The protection of laziness

I have finished reading Dr Jason Fox's book on how we can change our motivation through how well and consciously we design our work.

One of the side points he makes in the book is that laziness can be seen as a self-preservation exercise. It ensures we do not put effort and energy into things that ultimately do not contribute to our survival or enhance our existence: stopping us from working on goals that we cannot ever achieve.  Way back in the cave day this meant that we put our energy into hunting for food and making shelter, and were lazy for things like perfectly clipping our nails and stylishly cutting our hair.

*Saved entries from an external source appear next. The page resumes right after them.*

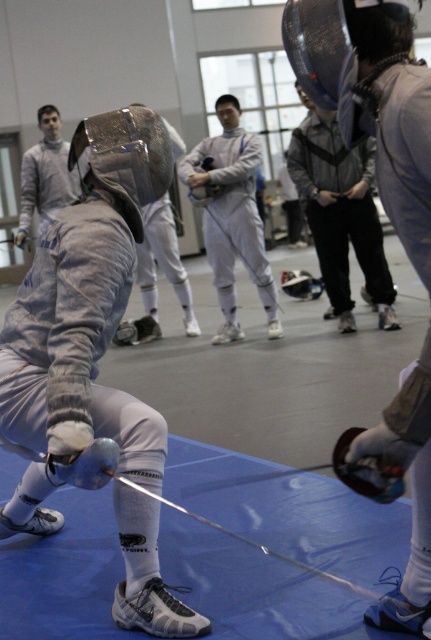 Which is more to the left, gray fabric jacket at center or matte silver fencing mask at upper left?

matte silver fencing mask at upper left

Is gray fabric jacket at center to the left of matte silver fencing mask at upper left from the viewer's perspective?

Incorrect, gray fabric jacket at center is not on the left side of matte silver fencing mask at upper left.

Locate an element on the screen. The image size is (431, 640). gray fabric jacket at center is located at coordinates (340, 212).

The image size is (431, 640). What are the coordinates of `gray fabric jacket at center` in the screenshot? It's located at (340, 212).

Can you confirm if gray fabric jacket at center is bigger than shiny silver helmet at center?

Yes, gray fabric jacket at center is bigger than shiny silver helmet at center.

In the scene shown: Does gray fabric jacket at center have a greater width compared to shiny silver helmet at center?

Yes, gray fabric jacket at center is wider than shiny silver helmet at center.

Which is behind, point (325, 275) or point (177, 280)?

Positioned behind is point (177, 280).

What are the coordinates of `gray fabric jacket at center` in the screenshot? It's located at (340, 212).

Consider the image. Which is more to the left, shiny silver helmet at center or matte silver fencing mask at upper left?

From the viewer's perspective, matte silver fencing mask at upper left appears more on the left side.

From the picture: Can you confirm if shiny silver helmet at center is positioned to the right of matte silver fencing mask at upper left?

Correct, you'll find shiny silver helmet at center to the right of matte silver fencing mask at upper left.

Image resolution: width=431 pixels, height=640 pixels. I want to click on shiny silver helmet at center, so click(156, 275). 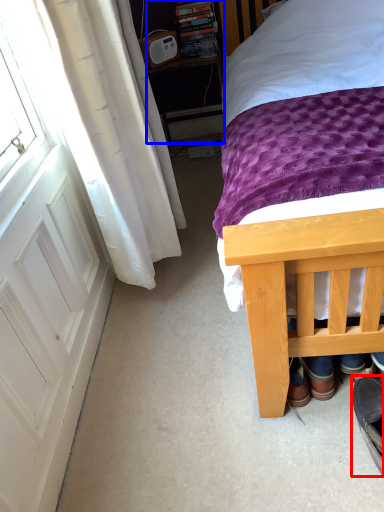 Question: Which object appears farthest to the camera in this image, footwear (highlighted by a red box) or nightstand (highlighted by a blue box)?

Choices:
 (A) footwear
 (B) nightstand

Answer: (B) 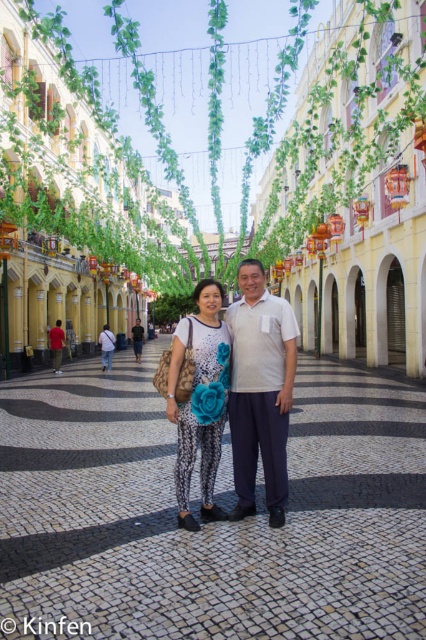 Question: Among these points, which one is nearest to the camera?

Choices:
 (A) (137, 326)
 (B) (51, 352)
 (C) (226, 342)

Answer: (C)

Question: Is white cotton shirt at center thinner than matte white shirt at center?

Choices:
 (A) yes
 (B) no

Answer: (A)

Question: Which point is closer to the camera?

Choices:
 (A) printed fabric leggings at center
 (B) matte white shirt at center
 (C) white cotton shirt at center

Answer: (C)

Question: Considering the real-world distances, which object is closest to the white cotton shirt at center?

Choices:
 (A) printed fabric leggings at center
 (B) red cotton shirt at center

Answer: (A)

Question: Does red cotton shirt at center come behind matte white shirt at center?

Choices:
 (A) yes
 (B) no

Answer: (B)

Question: Does white cotton shirt at center have a smaller size compared to matte white shirt at center?

Choices:
 (A) yes
 (B) no

Answer: (A) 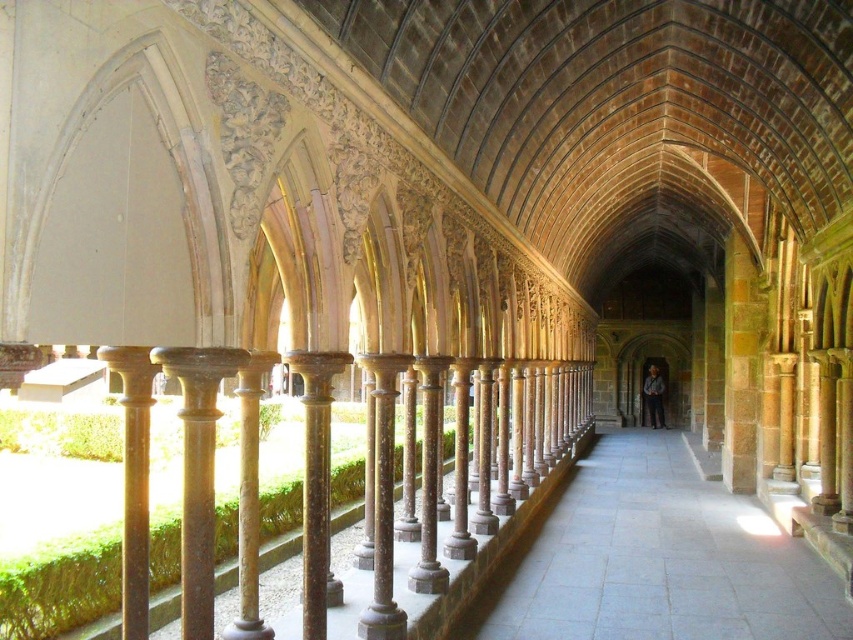 Question: Estimate the real-world distances between objects in this image. Which object is closer to the wooden figure at center?

Choices:
 (A) gray stone path at center
 (B) brown polished stone pillar at left

Answer: (A)

Question: Which point appears farthest from the camera in this image?

Choices:
 (A) (138, 472)
 (B) (657, 369)

Answer: (B)

Question: Is gray stone path at center smaller than wooden figure at center?

Choices:
 (A) no
 (B) yes

Answer: (A)

Question: Can you confirm if gray stone path at center is smaller than wooden figure at center?

Choices:
 (A) yes
 (B) no

Answer: (B)

Question: From the image, what is the correct spatial relationship of brown polished stone pillar at left in relation to wooden figure at center?

Choices:
 (A) below
 (B) above

Answer: (B)

Question: Which of the following is the farthest from the observer?

Choices:
 (A) wooden figure at center
 (B) gray stone path at center

Answer: (A)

Today laziness has a bad name. Whilst I agree that laziness as an end state is not helpful to anybody, getting curious about instances where we find ourself being lazy might reveal some interesting insights into how we think and live.

My laziness in my corporate job extended for a number of years. It wasn't that I was so lazy zI stopped showing up, rather I could not summon the will to do it well for extended periods of time. In retrospect, if I was able to get curious about this (instead of feeling guilty about this), I might have realised that my laziness was protecting me from a job that ultimately was not going to bring me satisfaction, and deep down was out of alignment with my values.

I also struggled with laziness and exercise when I stopped playing team sport. I felt guilty for not being able to sustain early morning riding sessions with a bunch of other guys. Once again, a curiosity about my laziness might have revealed that I did not actually get a lot of benefit from solo sports like cycling, and that team sports offered so much more for me as a whole person.

At the lazy time of the year, a cheer for letting our laziness talk to us.